I can't agree with the idea that "most people are healthy on a high processed carbs diet." Research is starting to show that even many children have indicators of heart disease and growing insulin resistance, and the thing is, just because someone has "not yet keeled over" of something does not make them healthy by any means, it just makes their disease state or symptoms not easily observable without careful questioning and testing. So I think it is a very big and dangerous 'assumption' that 'most people are healthy on a high processed carb diet'. I think even in a group of people of mostly normal size and seemingly decent health, there may be a whole variety of physical ailments that for truly healthy people would not exist; and likely lots of "silent" symptoms of "something to come".

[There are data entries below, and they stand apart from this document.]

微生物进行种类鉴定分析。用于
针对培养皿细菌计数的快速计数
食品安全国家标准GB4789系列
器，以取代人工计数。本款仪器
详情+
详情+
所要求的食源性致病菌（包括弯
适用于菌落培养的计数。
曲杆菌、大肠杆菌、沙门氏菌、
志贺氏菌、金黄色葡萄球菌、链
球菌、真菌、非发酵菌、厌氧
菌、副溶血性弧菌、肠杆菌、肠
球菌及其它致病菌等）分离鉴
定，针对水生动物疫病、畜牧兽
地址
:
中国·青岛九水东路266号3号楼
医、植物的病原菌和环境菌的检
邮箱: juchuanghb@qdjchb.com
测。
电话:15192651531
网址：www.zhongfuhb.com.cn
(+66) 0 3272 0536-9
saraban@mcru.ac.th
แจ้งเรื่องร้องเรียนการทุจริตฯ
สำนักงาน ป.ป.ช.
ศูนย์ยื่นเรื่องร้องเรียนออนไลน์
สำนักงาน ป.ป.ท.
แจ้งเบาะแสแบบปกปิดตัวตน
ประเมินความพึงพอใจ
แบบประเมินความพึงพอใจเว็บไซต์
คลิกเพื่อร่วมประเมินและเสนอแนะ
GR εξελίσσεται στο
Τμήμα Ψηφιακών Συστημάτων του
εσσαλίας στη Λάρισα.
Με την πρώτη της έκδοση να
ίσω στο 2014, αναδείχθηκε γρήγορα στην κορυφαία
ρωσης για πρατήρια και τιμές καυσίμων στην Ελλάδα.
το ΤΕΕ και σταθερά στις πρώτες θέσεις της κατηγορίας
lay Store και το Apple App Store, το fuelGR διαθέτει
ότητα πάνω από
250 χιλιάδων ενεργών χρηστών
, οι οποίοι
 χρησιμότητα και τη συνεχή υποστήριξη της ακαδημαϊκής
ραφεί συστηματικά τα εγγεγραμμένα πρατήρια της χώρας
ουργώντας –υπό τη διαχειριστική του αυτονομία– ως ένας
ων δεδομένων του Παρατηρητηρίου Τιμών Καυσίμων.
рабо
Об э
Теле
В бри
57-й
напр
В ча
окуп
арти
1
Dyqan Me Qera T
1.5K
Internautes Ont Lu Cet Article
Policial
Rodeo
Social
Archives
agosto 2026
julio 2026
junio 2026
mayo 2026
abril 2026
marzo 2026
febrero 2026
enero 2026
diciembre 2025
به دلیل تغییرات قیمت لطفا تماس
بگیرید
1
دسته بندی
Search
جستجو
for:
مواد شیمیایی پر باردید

By far the majority of people I know are battling a variety of things. I am the only woman over 30 in my family (the majority of the members local are women over 30) not on thyroid medication. (And maybe I should be, but I'm offended at the idea of medication [a little Type-A, am I] and hoping to find a way to improve my health AND that possible issue through natural means.) And some are alcoholics (I consider this a disease), some are on depression medication, the list goes on. The fact that my only 'presenting' issue, when on lowcarb, is that I'm ridiculously fat (though this is gradually reducing), is kind of amazing.
In fact my whole family made it clear to me that the fact that I had not "yet" had cancer, gallbladder problems, heart disease, or some other issue, especially given [a] my weight, and [b] that my mom died at 37 (when I was 9) of lung&brain cancer, was pretty much astronomically improbable, and likely indicated one of these would be falling on me out of the sky Any Minute Now, which simply made me laugh at them (in the hopes no part of my subconscious took that seriously).
Perhaps in other parts of the world than the tiny group of my family, people eat high-carb for the long term and are just perfectly healthy with it. Perhaps in other cultural/racial groupings than my small town in Oklahoma, people eat high-carb for the long term and are not dominantly obese to morbidly obese from it. But in my environment, it is perfectly obvious that a high processed carb diet is hurting the majority, if not the vast majority, of the people I know.